### [What you have to do]
Filter the records below down to lines containing "phòng".

Records drawn from a dataset:
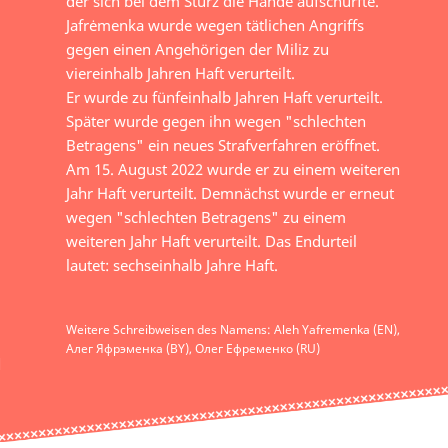
der sich bei dem Sturz die Hände aufschürfte.
Jafrėmenka wurde wegen tätlichen Angriffs
gegen einen Angehörigen der Miliz zu
viereinhalb Jahren Haft verurteilt.
Er wurde zu fünfeinhalb Jahren Haft verurteilt.
Später wurde gegen ihn wegen "schlechten
Betragens" ein neues Strafverfahren eröffnet.
Am 15. August 2022 wurde er zu einem weiteren
Jahr Haft verurteilt. Demnächst wurde er erneut
wegen "schlechten Betragens" zu einem
weiteren Jahr Haft verurteilt. Das Endurteil
lautet: sechseinhalb Jahre Haft.
Weitere Schreibweisen des Namens: Aleh Yafremenka (EN),
Алег Яфрэменка (BY), Олег Ефременко (RU)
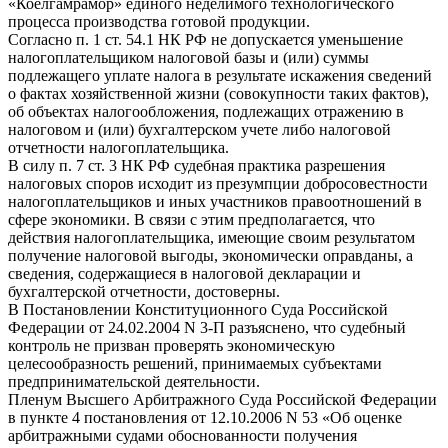
«Коелгамрамор» единого неделимого технологического
процесса производства готовой продукции.
Согласно п. 1 ст. 54.1 НК РФ не допускается уменьшение
налогоплательщиком налоговой базы и (или) суммы
подлежащего уплате налога в результате искажения сведений
о фактах хозяйственной жизни (совокупности таких фактов),
об объектах налогообложения, подлежащих отражению в
налоговом и (или) бухгалтерском учете либо налоговой
отчетности налогоплательщика.
В силу п. 7 ст. 3 НК РФ судебная практика разрешения
налоговых споров исходит из презумпции добросовестности
налогоплательщиков и иных участников правоотношений в
сфере экономики. В связи с этим предполагается, что
действия налогоплательщика, имеющие своим результатом
получение налоговой выгоды, экономически оправданы, а
сведения, содержащиеся в налоговой декларации и
бухгалтерской отчетности, достоверны.
В Постановлении Конституционного Суда Российской
Федерации от 24.02.2004 N 3-П разъяснено, что судебный
контроль не призван проверять экономическую
целесообразность решений, принимаемых субъектами
предпринимательской деятельности.
Пленум Высшего Арбитражного Суда Российской Федерации
в пункте 4 постановления от 12.10.2006 N 53 «Об оценке
арбитражными судами обоснованности получения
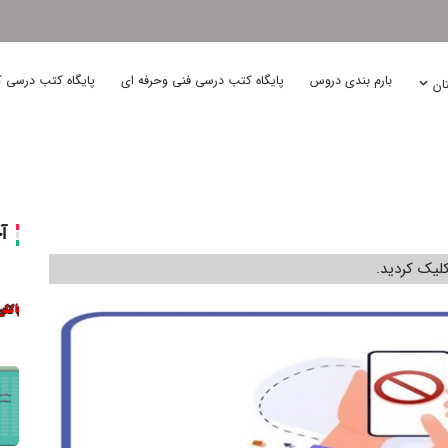
بارم بندی دروس
پایگاه کتب درسی فنی وحرفه ای
پایگاه کتب درسی ک
تان
آ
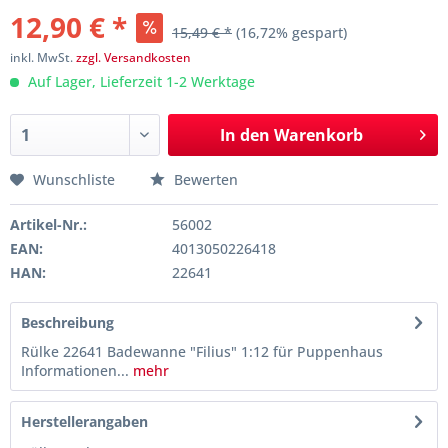
12,90 € *
15,49 € *
(16,72% gespart)
inkl. MwSt.
zzgl. Versandkosten
Auf Lager, Lieferzeit 1-2 Werktage
In den
Warenkorb
Wunschliste
Bewerten
Artikel-Nr.:
56002
EAN:
4013050226418
HAN:
22641
Beschreibung
Rülke 22641 Badewanne "Filius" 1:12 für Puppenhaus
Informationen...
mehr
Herstellerangaben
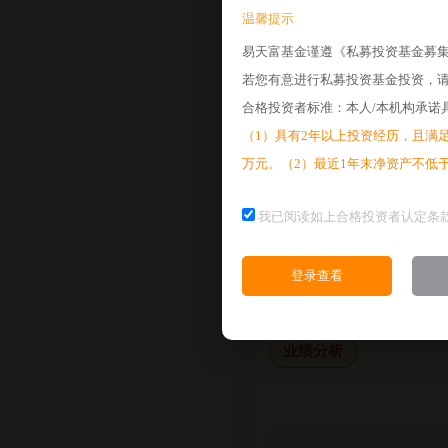
温馨提示
2026-07-17
易天富基金谨遵《私募投资基金募
2026-07-10
若您有意进行私募投资基金投资，
2026-07-03
合格投资者标准：本人/本机构承诺
2026-06-26
（1）具有2年以上投资经历，且满足
2026-06-18
万元。（2）最近1年末净资产不低
2026-06-12
我已阅读如上合格投资者认定条
2026-06-05
2026-05-29
登录查看
业绩分析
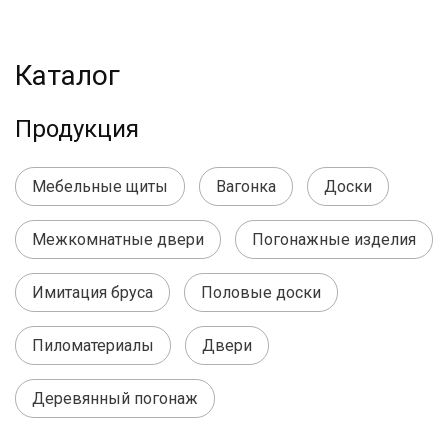
Каталог
Продукция
Мебельные щиты
Вагонка
Доски
Межкомнатные двери
Погонажные изделия
Имитация бруса
Половые доски
Пиломатериалы
Двери
Деревянный погонаж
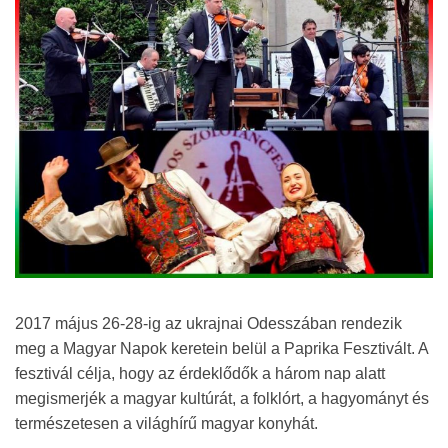
2017 május 26-28-ig az ukrajnai Odesszában rendezik
meg a Magyar Napok keretein belül a Paprika Fesztivált. A
fesztivál célja, hogy az érdeklődők a három nap alatt
megismerjék a magyar kultúrát, a folklórt, a hagyományt és
természetesen a világhírű magyar konyhát.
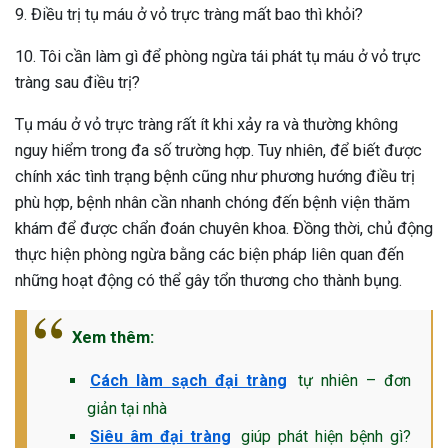
9. Điều trị tụ máu ở vỏ trực tràng mất bao thì khỏi?
10. Tôi cần làm gì để phòng ngừa tái phát tụ máu ở vỏ trực
tràng sau điều trị?
Tụ máu ở vỏ trực tràng rất ít khi xảy ra và thường không
nguy hiểm trong đa số trường hợp. Tuy nhiên, để biết được
chính xác tình trạng bệnh cũng như phương hướng điều trị
phù hợp, bệnh nhân cần nhanh chóng đến bệnh viện thăm
khám để được chẩn đoán chuyên khoa. Đồng thời, chủ động
thực hiện phòng ngừa bằng các biện pháp liên quan đến
những hoạt động có thể gây tổn thương cho thành bụng.
Xem thêm:
Cách làm sạch đại tràng
tự nhiên – đơn
giản tại nhà
Siêu âm đại tràng
giúp phát hiện bệnh gì?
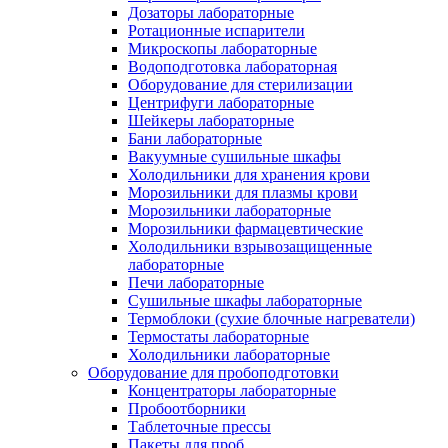
Дозаторы лабораторные
Ротационные испарители
Микроскопы лабораторные
Водоподготовка лабораторная
Оборудование для стерилизации
Центрифуги лабораторные
Шейкеры лабораторные
Бани лабораторные
Вакуумные сушильные шкафы
Холодильники для хранения крови
Морозильники для плазмы крови
Морозильники лабораторные
Морозильники фармацевтические
Холодильники взрывозащищенные
лабораторные
Печи лабораторные
Сушильные шкафы лабораторные
Термоблоки (сухие блочные нагреватели)
Термостаты лабораторные
Холодильники лабораторные
Оборудование для пробоподготовки
Концентраторы лабораторные
Пробоотборники
Таблеточные прессы
Пакеты для проб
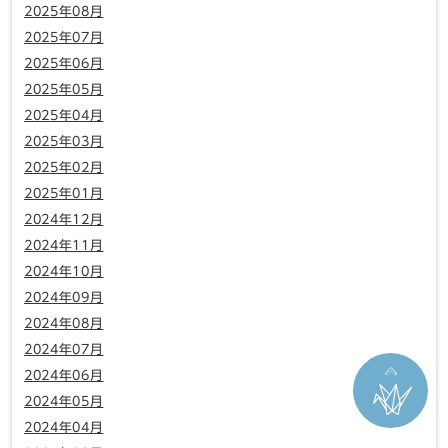
2025年08月
2025年07月
2025年06月
2025年05月
2025年04月
2025年03月
2025年02月
2025年01月
2024年12月
2024年11月
2024年10月
2024年09月
2024年08月
2024年07月
2024年06月
2024年05月
2024年04月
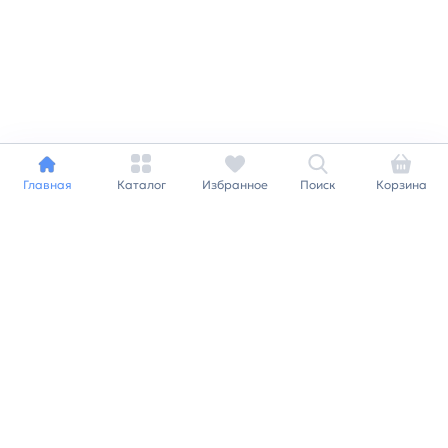
Главная
Каталог
Избранное
Поиск
Корзина
Индивидуальный подход к
каждому клиенту
Станьте нашим клиентом и
получайте все выгоды
нашей партнерской
программы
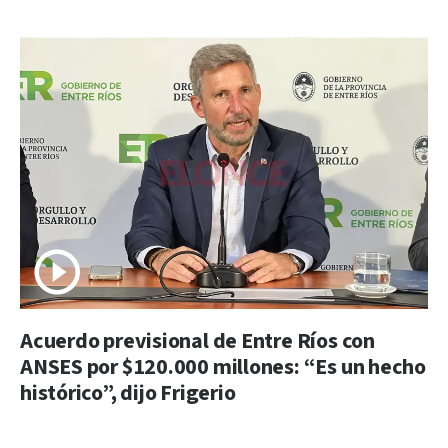
Acuerdo previsional de Entre Ríos con
ANSES por $120.000 millones: “Es un hecho
histórico”, dijo Frigerio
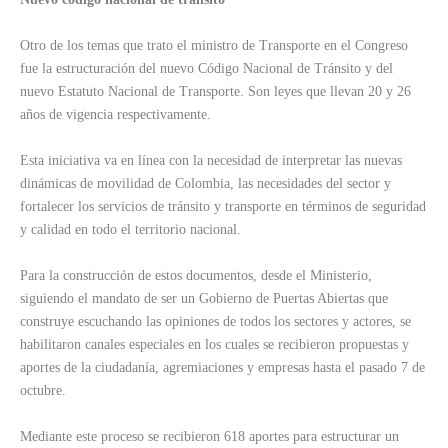
Otro de los temas que trato el ministro de Transporte en el Congreso
fue la estructuración del nuevo Código Nacional de Tránsito y del
nuevo Estatuto Nacional de Transporte. Son leyes que llevan 20 y 26
años de vigencia respectivamente.
Esta iniciativa va en línea con la necesidad de interpretar las nuevas
dinámicas de movilidad de Colombia, las necesidades del sector y
fortalecer los servicios de tránsito y transporte en términos de seguridad
y calidad en todo el territorio nacional.
Para la construcción de estos documentos, desde el Ministerio,
siguiendo el mandato de ser un Gobierno de Puertas Abiertas que
construye escuchando las opiniones de todos los sectores y actores, se
habilitaron canales especiales en los cuales se recibieron propuestas y
aportes de la ciudadanía, agremiaciones y empresas hasta el pasado 7 de
octubre.
Mediante este proceso se recibieron 618 aportes para estructurar un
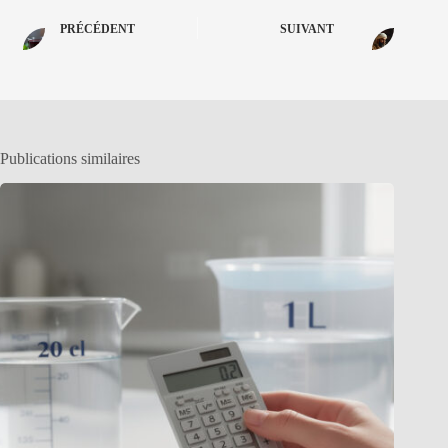
PRÉCÉDENT
SUIVANT
Publications similaires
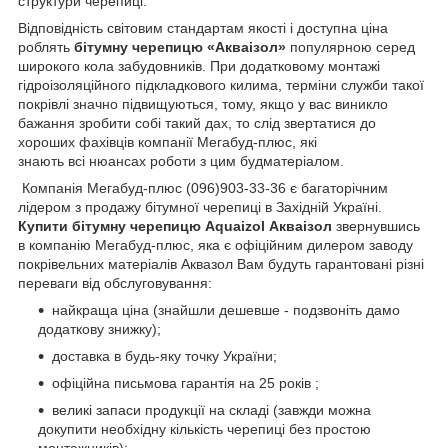
структури черепиці.
Відповідність світовим стандартам якості і доступна ціна
роблять
бітумну черепицю «Акваізол»
популярною серед
широкого кола забудовників. При додатковому монтажі
гідроізоляційного підкладкового килима, терміни служби такої
покрівлі значно підвищуються, тому, якщо у вас виникло
бажання зробити собі такий дах, то слід звертатися до
хороших фахівців компанії Мегабуд-плюс, які
знають всі нюансах роботи з цим будматеріалом.
Компанія Мегабуд-плюс (096)903-33-36 є багаторічним
лідером з продажу бітумної черепиці в Західній Україні.
Купити бітумну черепицю Aquaizol Акваізол
звернувшись
в компанію Мегабуд-плюс, яка є офіційним дилером заводу
покрівельних матеріалів Аквазол Вам будуть гарантовані різні
переваги від обслуговування:
найкраща ціна (знайшли дешевше - подзвоніть дамо
додаткову знижку);
доставка в будь-яку точку України;
офіційна письмова гарантія на 25 років ;
великі запаси продукції на складі (завжди можна
докупити необхідну кількість черепиці без простою
монтажників);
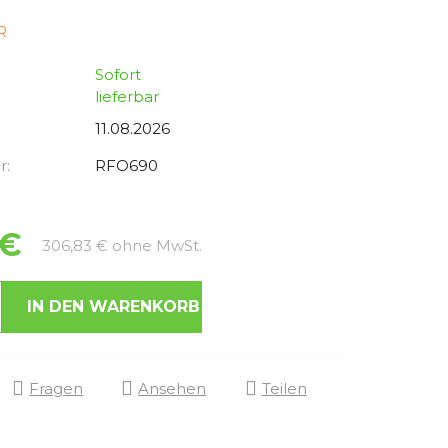
R
Sofort
lieferbar
11.08.2026
r:
RFO690
 €
Verkaufspreis:
306,83 € ohne MwSt.
IN DEN WARENKORB
Fragen
Ansehen
Teilen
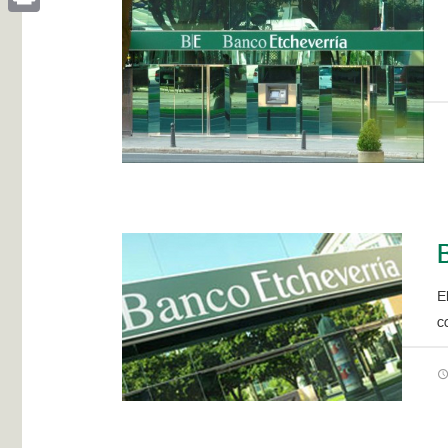
Print
E
c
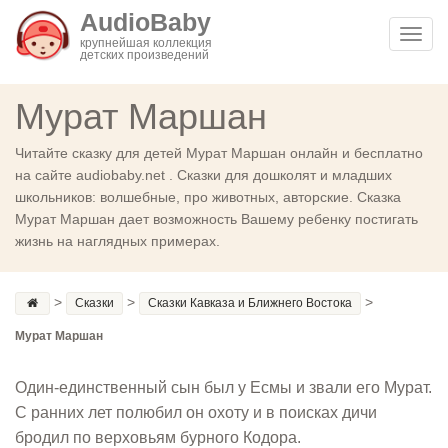
AudioBaby
Toggl
крупнейшая коллекция
детских произведений
navig
Мурат Маршан
Читайте сказку для детей Мурат Маршан онлайн и бесплатно
на сайте audiobaby.net . Сказки для дошколят и младших
школьников: волшебные, про животных, авторские. Сказка
Мурат Маршан дает возможность Вашему ребенку постигать
жизнь на наглядных примерах.
>
>
>
Сказки
Сказки Кавказа и Ближнего Востока
Мурат Маршан
Один-единственный сын был у Есмы и звали его Мурат.
С ранних лет полюбил он охоту и в поисках дичи
бродил по верховьям бурного Кодора.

### [Solution for this problem]
10. Tôi cần làm gì để phòng ngừa tái phát tụ máu ở vỏ trực
thực hiện phòng ngừa bằng các biện pháp liên quan đến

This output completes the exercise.